May 6, 2002
Hot Spot
The National Museum's biggest spectacle isn't
in its galleries
By Steve Friess.
BATTY ATTRACTIONS It's probably not a good
sign when the most interesting feature of an art museum isn't
the art. But many museums around the world show off great art
and sculpture; only one hosts a massive colony of rare bats in
its attic that stream out by the hundreds of thousands at sundown.
Visitors gather on the sidewalks around the National Museum in
Phnom Penh on clear evenings to watch the stunning exodus; and
it saves them the $2 cost of admission.
The bats started making their home under the
red roof during Khmer Rouge rule, when the museum was vacant.
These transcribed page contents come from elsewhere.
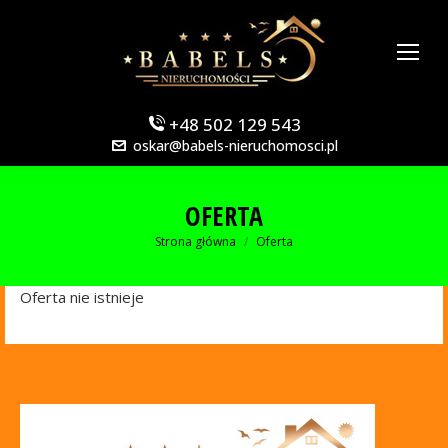
+48 502 129 543
oskar@babels-nieruchomosci.pl
OFERTA
Jesteś tutaj:
Strona główna
Oferta
Oferta nie istnieje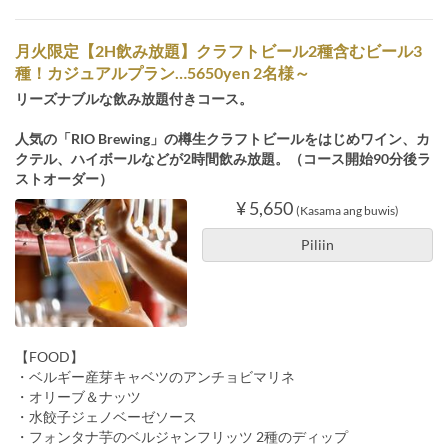
月火限定【2H飲み放題】クラフトビール2種含むビール3
種！カジュアルプラン…5650yen 2名様～
リーズナブルな飲み放題付きコース。
人気の「RIO Brewing」の樽生クラフトビールをはじめワイン、カ
クテル、ハイボールなどが2時間飲み放題。（コース開始90分後ラ
ストオーダー）
¥ 5,650
(Kasama ang buwis)
Piliin
【FOOD】
・ベルギー産芽キャベツのアンチョビマリネ
・オリーブ＆ナッツ
・水餃子ジェノベーゼソース
・フォンタナ芋のベルジャンフリッツ 2種のディップ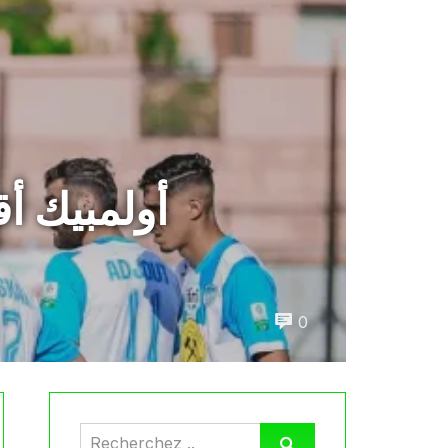
أولمبيك أق
0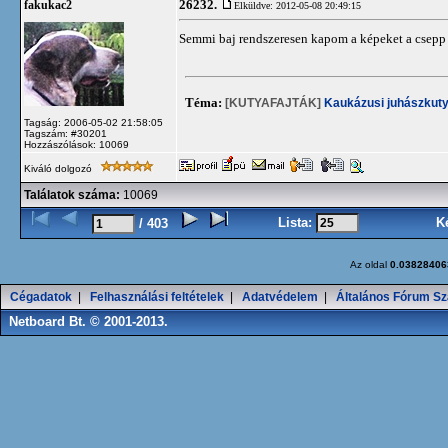
26232.
fakukac2
Elküldve: 2012-05-08 20:49:15
Semmi baj rendszeresen kapom a képeket a csepp 
Téma:
[KUTYAFAJTÁK]
Kaukázusi juhászkut
Tagság: 2006-05-02 21:58:05
Tagszám: #30201
Hozzászólások: 10069
Kiváló dolgozó
Találatok száma:
10069
Lista:
K
/ 403
Az oldal
0.03828406
Cégadatok
|
Felhasználási feltételek
|
Adatvédelem
|
Általános Fórum Sz
Netboard Bt. © 2001-2013.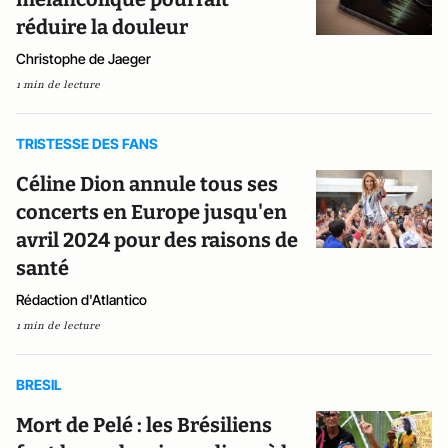
réduire la douleur
Christophe de Jaeger
1 min de lecture
TRISTESSE DES FANS
Céline Dion annule tous ses
concerts en Europe jusqu'en
avril 2024 pour des raisons de
santé
Rédaction d'Atlantico
1 min de lecture
BRESIL
Mort de Pelé : les Brésiliens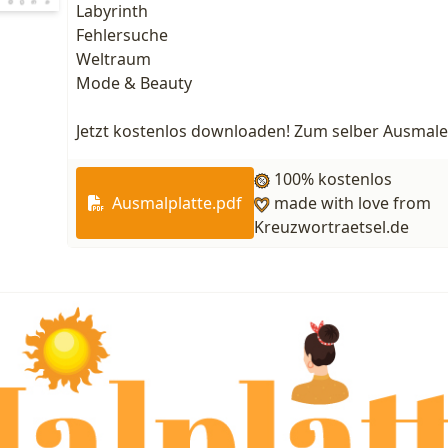
Labyrinth
Fehlersuche
Weltraum
Mode & Beauty
Jetzt kostenlos downloaden! Zum selber Ausmalen
100% kostenlos
Ausmalplatte.pdf
made with love from
Kreuzwortraetsel.de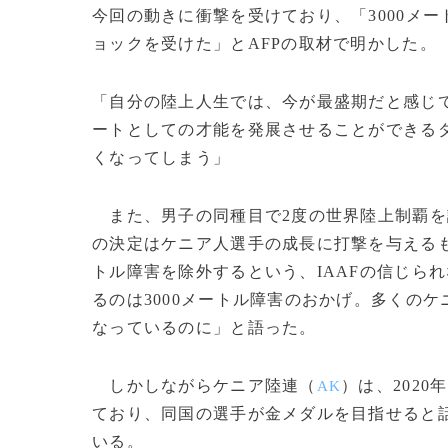
今回の動きに衝撃を受けており、「3000メ
ョックを受けた」とAFPの取材で明かした。
「自分の陸上人生では、今が最盛期だと感じ
ートとしての才能を発展させることができる
くなってしまう」
また、男子の同種目で2度の世界陸上制覇を
の決定はケニア人選手の成長に打撃を与えるも
トル障害を除外するという、IAAFの信じら
るのは3000メートル障害のおかげ。多くの
なっているのに」と語った。
しかしながらケニア陸連（
）は、202
AK
ており、同国の選手が金メダルを目指せると話
いる。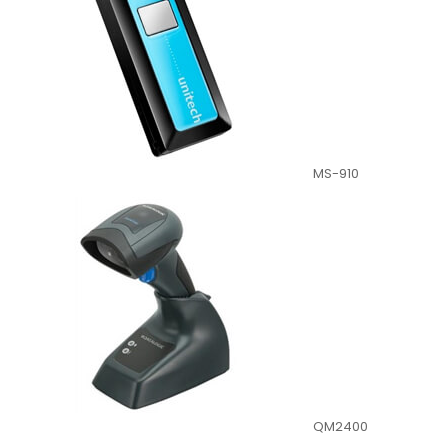
MS-910
QM2400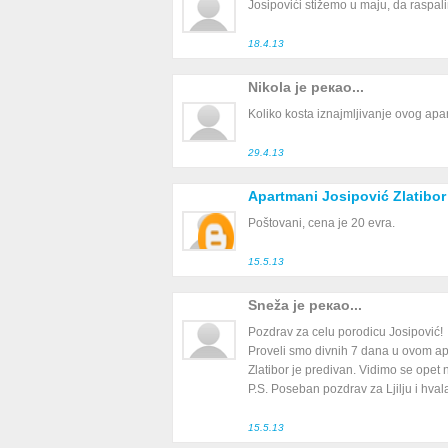
Josipovići stižemo u maju, da raspalimo
18.4.13
Nikola је рекао...
Koliko kosta iznajmljivanje ovog ap
29.4.13
Apartmani Josipović Zlatibor
Poštovani, cena je 20 evra.
15.5.13
Sneža је рекао...
Pozdrav za celu porodicu Josipović!
Proveli smo divnih 7 dana u ovom a
Zlatibor je predivan. Vidimo se opet 
P.S. Poseban pozdrav za Ljilju i hvala
15.5.13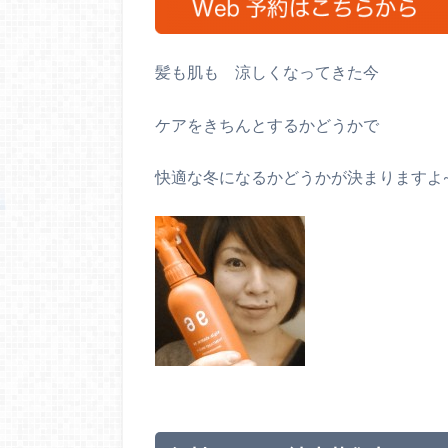
髪も肌も 涼しくなってきた今
ケアをきちんとするかどうかで
快適な冬になるかどうかが決まりますよ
By the early 1990s, curators were desperate to evict them as
droppings—up to a ton a month—coated the artifacts below and
threatened to collapse the second-floor ceiling. A putrid stench
distracted gallery patrons, and on one memorable occasion, bat
lice in the air elicited an allergic reaction from a visiting
Thai princess.
But conservationists protested. The four species
of bats living at the museum are unusual: scientists say the
Cambodian Free-Tailed Bat, in particular, can be found nowhere
else in the world. In addition, the museum's 2 million bats
were messy but useful: they were credited with eating an estimated
17 tons of insects each night, helping reduce mosquito-borne
malaria. So the government scrapped its plan to eradicate the
bats. (Another factor was that the museum makes $250 a month
selling bat guano.) A second, wooden ceiling, installed in 1995,
failed to keep the excrement out of the gallery, so the New
York City-based Wildlife Conservation Society is trying to raise
$1 million to replace it with a concrete one.
Museum director Khun Samen resents the attention
the bats receive—he would rather have the public focus on his
collections, a centerpiece of which is the original Leper King
statue from the Angkor Thom region, rare partly because the
ancient sculpture is nude. Still, when travelers trade tips
about the National Museum on the Internet, they usually describe
how best to view the dusk drama. Which, of course, drives the
administration batty.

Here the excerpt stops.